Advanced persistent threats (APTs) demand for sophisticated traceability solutions capable of providing deep insight into the movements of the attacker through the victim’s network at all times. However, traditional intrusion detection systems (IDSs) cannot attain this level of sophistication and more advanced solutions are necessary to cope with these threats. A promising approach in this regard is Opinion Dynamics, which has proven to work effectively both theoretically and in realistic scenarios. On this basis, we revisit this consensus-based approach in an attempt to generalize a detection framework for the traceability of APTs under a realistic attacker model. Once the framework is defined, we use it to develop a distributed detection technique based on clustering, which contrasts with the consensus technique applied by Opinion Dynamics and interestingly returns comparable results.

A Correctness Proof of the Clustering Detection Approach

This section presents the correctness proof of the consensus-based detection, both the location and accumulative approach. This problem is solved when these conditions are met:

1. 1.

   The attacker is able to find an IT/OT device to compromise within the infrastructure.

2. 2.

   The traceability solution is able to identify an affected node, thanks to the clustering mechanism and fulfilling O1.

3. 3.

   The detection can continuously track the evolution of the APT and properly finish in a finite time (termination condition), complying with O2 and O3.

The first requirement is satisfied under the assumption that the attacker breaks into the network and then moves throughout the topology following a finite path, according to the model explained in Sect. 4.2. Thus, an APT is defined as at least one sequence of attack stages against the network defined by G(V, E). If we study each of these traces independently, and based on the distribution of G, the attacker can either compromise the current node \(v_i\) in the chain (as well as performing a data exfiltration or destruction) or propagate to another \(v_j \in V\), whose graph is connected by the means of firewalls, according to the interconnection methodology illustrated in  [5] and summarized in Sect. 4.1.

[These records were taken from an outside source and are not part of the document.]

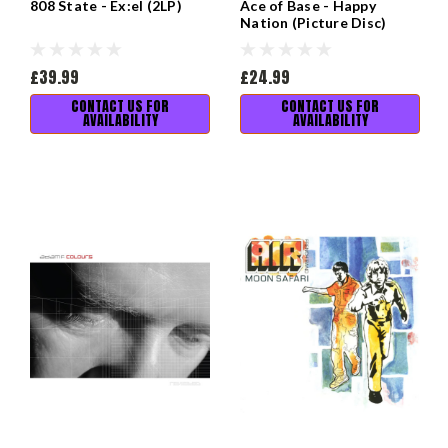
808 State - Ex:el (2LP)
Ace of Base - Happy
Nation (Picture Disc)
£39.99
£24.99
CONTACT US FOR
CONTACT US FOR
AVAILABILITY
AVAILABILITY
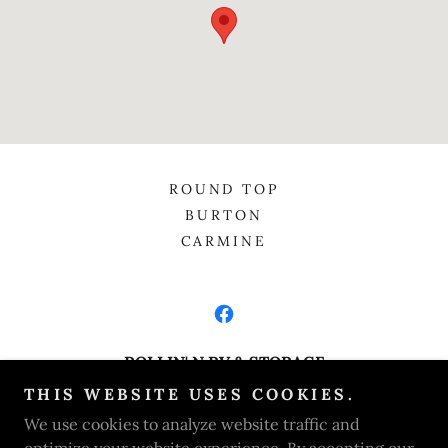
ROUND TOP
BURTON
CARMINE
ROLLIN' N RV & STORAGE
THIS WEBSITE USES COOKIES.
820 Texas Highway 237, Burton, Texas 77835,
We use cookies to analyze website traffic and
United States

As for the second requirement, it is met with the correlation of anomalies generated by agents in each attack phase. As presented with the attacker model, the value of these anomalies are determined in a probabilistic manner, depending on two possible causes: (1) the severity of the attack suffered and the criticality of the concerned resource; or (2) an indirect effect caused by another attack in the vicinity of the monitored node. Either way, the O1 correlation helps to actually determine whether the attack has been effectively perpetrated against that node, or it belongs to another APT stage in its surroundings. This information is deduced from the combination of I2 (the contextual information) together with these anomalies (i.e., I1), by using K-means to group these nodes and associate them with actual attacks.

We can easily demonstrate the third requirement (i.e., the termination of the approach) through induction. To do so, we specify the initial and final conditions as well as the base case:

• Precondition: we assume the attacker models an APT against the network defined by graph G(V, E) where \(V\ne \oslash \), following the behaviour explained in Algorithm 1. On the other hand, the detection solution based on clustering can firstly sense the individual anomalies in every distributed agent, hence computing I1 and I2.

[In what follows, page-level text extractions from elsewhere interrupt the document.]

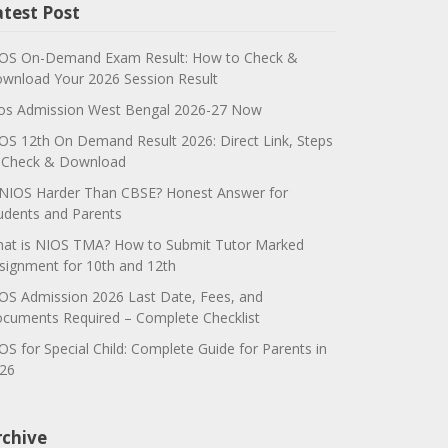
atest Post
OS On-Demand Exam Result: How to Check &
wnload Your 2026 Session Result
os Admission West Bengal 2026-27 Now
OS 12th On Demand Result 2026: Direct Link, Steps
 Check & Download
 NIOS Harder Than CBSE? Honest Answer for
udents and Parents
at is NIOS TMA? How to Submit Tutor Marked
signment for 10th and 12th
OS Admission 2026 Last Date, Fees, and
cuments Required – Complete Checklist
OS for Special Child: Complete Guide for Parents in
26
rchive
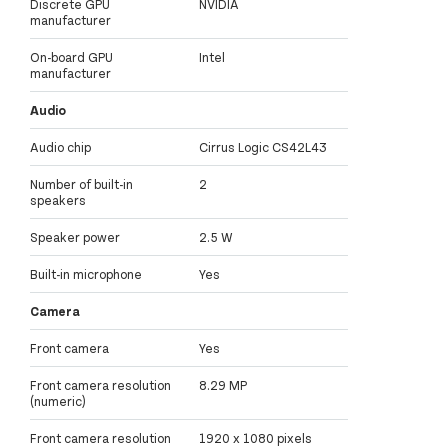
Discrete GPU
NVIDIA
manufacturer
On-board GPU
Intel
manufacturer
Audio
Audio chip
Cirrus Logic CS42L43
Number of built-in
2
speakers
Speaker power
2.5 W
Built-in microphone
Yes
Camera
Front camera
Yes
Front camera resolution
8.29 MP
(numeric)
Front camera resolution
1920 x 1080 pixels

• Postcondition: the attacker reaches at least one node in G(V, E) and continues to execute all stages until \(attackSet=\oslash \) in Algorithm 1. Over these steps, it is possible to visualize the threat evolution across the infrastructure, following the procedure described in Algorithm 2 in the case of accumulative clustering, and running K-means with both I1 and spatial information, in the case of location-based clustering.

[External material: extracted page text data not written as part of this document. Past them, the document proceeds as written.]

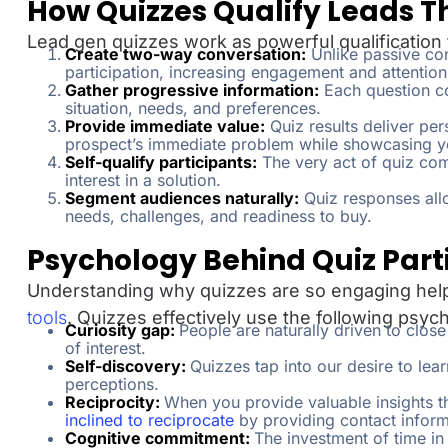
How Quizzes Qualify Leads
Lead gen quizzes work as powerful qualification
Create two-way conversation:
Unlike passive con
participation, increasing engagement and attention
Gather progressive information:
Each question co
situation, needs, and preferences.
Provide immediate value:
Quiz results deliver per
prospect’s immediate problem while showcasing yo
Self-qualify participants:
The very act of quiz com
interest in a solution.
Segment audiences naturally:
Quiz responses allo
needs, challenges, and readiness to buy.
Psychology Behind Quiz Part
Understanding why quizzes are so engaging help
tools
. Quizzes effectively use the following psych
Curiosity gap:
People are naturally driven to clo
of interest.
Self-discovery:
Quizzes tap into our desire to lea
perceptions.
Reciprocity:
When you provide valuable insights t
inclined to reciprocate
by providing contact inform
Cognitive commitment:
The investment of time in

• Case 1: the adversary intrudes the network and takes control of the first node \(v_i \in V\), and both clustering approaches cope with the scenario of grouping healthy nodes apart from the attacked node. This is calculated by the K-means algorithm within a finite time, by iteratively assigning data items to clusters and recomputing the centroids.

• Case 2: the adversary propagates from a device node \(v_i\) to another \(v_j\), so that there exist \((v_i,v_j) \in E\). In this case, the correlation with K-means aims to group both affected nodes within the same cluster, which can be visualized graphically. As explained before, this is influenced by the attack notoriety and the closeness in the anomalies sensed by their respective agents (i.e., the threshold \(\epsilon \) in Algorithm 2), as well as extra information given by I2.

• Induction: if we assume the presence of \(k\ge 1\) APTs in the network, each one will consider Case 1 at the beginning and will separately consider Case 2 until \(attackSet=\oslash \) for all k, ensuring the traceability of the threat and complying with the postcondition. Eventually, these APTs could affect the same subset of related nodes in G, which is addressed by the K-means to correlate the distribution of anomalies (again, attempting to distinguish between attacked nodes and devices that may sense side effects), in a finite time.

This way, we demonstrate the validity of the approach, since it finishes and it is able to trace the threats accordingly.